Title: Membrane intermediates in the peptidoglycan metabolism of Escherichia coli: possible roles of PBP 1b and PBP 3
Description:
The two membrane precursors (pentapeptide lipids I and II) of peptidoglycan are present in Escherichia coli at cell copy numbers no higher than 700 and 2,000 respectively.
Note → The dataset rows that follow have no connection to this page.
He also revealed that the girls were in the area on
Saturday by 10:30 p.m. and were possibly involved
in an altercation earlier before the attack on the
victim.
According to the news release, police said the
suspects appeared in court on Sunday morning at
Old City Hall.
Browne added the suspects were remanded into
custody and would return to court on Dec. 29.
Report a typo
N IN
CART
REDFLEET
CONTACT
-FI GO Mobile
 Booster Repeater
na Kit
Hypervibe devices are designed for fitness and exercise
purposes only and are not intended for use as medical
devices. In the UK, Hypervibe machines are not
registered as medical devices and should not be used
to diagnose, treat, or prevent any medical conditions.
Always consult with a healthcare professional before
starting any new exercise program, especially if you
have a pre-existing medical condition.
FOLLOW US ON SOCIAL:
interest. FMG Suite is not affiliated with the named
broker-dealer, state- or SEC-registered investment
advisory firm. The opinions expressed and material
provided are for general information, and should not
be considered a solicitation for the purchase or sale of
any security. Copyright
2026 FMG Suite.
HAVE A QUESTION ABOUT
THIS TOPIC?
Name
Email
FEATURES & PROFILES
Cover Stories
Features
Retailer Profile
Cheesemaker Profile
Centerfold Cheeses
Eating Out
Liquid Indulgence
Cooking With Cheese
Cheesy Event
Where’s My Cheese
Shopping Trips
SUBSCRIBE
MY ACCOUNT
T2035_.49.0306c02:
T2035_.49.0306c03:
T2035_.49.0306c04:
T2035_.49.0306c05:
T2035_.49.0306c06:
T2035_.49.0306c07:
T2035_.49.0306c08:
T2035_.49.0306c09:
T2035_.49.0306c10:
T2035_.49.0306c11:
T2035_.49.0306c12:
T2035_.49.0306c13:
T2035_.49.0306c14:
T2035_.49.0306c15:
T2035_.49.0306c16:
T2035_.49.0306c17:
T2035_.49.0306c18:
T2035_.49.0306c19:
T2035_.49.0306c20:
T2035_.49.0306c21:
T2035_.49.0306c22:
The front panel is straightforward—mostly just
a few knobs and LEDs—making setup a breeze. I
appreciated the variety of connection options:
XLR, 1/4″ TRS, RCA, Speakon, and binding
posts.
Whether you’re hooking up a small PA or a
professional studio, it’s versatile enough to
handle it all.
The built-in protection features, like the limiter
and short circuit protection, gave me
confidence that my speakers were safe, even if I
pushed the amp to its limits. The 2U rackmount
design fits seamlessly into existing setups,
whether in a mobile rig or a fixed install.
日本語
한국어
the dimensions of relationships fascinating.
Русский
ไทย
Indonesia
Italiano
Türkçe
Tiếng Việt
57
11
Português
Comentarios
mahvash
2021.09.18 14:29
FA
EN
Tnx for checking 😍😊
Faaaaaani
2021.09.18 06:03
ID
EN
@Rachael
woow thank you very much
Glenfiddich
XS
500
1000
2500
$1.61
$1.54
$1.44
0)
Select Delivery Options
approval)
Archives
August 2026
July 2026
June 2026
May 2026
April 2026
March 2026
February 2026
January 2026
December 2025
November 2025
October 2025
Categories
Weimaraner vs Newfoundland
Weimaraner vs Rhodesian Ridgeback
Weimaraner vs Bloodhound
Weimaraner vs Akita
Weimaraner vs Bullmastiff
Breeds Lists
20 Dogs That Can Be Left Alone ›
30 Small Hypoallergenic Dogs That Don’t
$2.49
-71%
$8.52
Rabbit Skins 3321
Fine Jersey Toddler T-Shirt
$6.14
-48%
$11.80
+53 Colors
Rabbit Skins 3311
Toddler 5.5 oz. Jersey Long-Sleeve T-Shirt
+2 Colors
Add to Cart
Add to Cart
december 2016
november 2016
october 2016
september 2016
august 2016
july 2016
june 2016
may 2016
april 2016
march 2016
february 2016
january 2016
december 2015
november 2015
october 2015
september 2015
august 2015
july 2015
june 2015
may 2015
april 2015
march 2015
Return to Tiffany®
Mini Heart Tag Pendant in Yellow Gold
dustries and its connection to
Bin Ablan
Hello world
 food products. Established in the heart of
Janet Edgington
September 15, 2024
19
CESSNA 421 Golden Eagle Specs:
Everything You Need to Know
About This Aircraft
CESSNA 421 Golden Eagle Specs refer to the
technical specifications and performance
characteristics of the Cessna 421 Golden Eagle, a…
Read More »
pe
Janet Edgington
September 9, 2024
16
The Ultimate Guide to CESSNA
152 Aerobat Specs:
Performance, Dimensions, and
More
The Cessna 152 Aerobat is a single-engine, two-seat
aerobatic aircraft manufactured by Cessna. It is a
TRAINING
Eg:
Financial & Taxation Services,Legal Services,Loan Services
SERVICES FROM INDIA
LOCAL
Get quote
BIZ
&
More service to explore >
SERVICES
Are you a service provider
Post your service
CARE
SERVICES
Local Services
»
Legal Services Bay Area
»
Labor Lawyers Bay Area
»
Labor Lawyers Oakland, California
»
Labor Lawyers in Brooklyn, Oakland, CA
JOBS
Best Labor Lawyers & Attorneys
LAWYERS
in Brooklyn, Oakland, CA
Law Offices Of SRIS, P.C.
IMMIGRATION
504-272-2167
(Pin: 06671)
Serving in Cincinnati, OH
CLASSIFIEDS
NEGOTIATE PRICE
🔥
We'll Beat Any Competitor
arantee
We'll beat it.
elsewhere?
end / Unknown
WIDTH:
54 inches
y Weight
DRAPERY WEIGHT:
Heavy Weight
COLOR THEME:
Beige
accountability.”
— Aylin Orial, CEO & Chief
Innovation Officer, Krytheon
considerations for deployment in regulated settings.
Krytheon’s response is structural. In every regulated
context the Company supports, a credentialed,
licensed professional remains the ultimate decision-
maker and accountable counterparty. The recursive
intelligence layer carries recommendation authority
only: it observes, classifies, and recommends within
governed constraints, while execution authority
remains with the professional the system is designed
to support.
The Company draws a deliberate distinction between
Conditions were determined for an optimal accumulation of pentapeptide lipid II from UDP-MurNAc-pentapeptide in a cell-free system and for its isolation and purification.
When UDP-MurNAc-tripeptide was used in the accumulation reaction, tripeptide lipid II was formed, and it was isolated and purified.
Both lipids II were compared as substrates in the in vitro polymerization by transglycosylation assayed with PBP 1b or PBP 3.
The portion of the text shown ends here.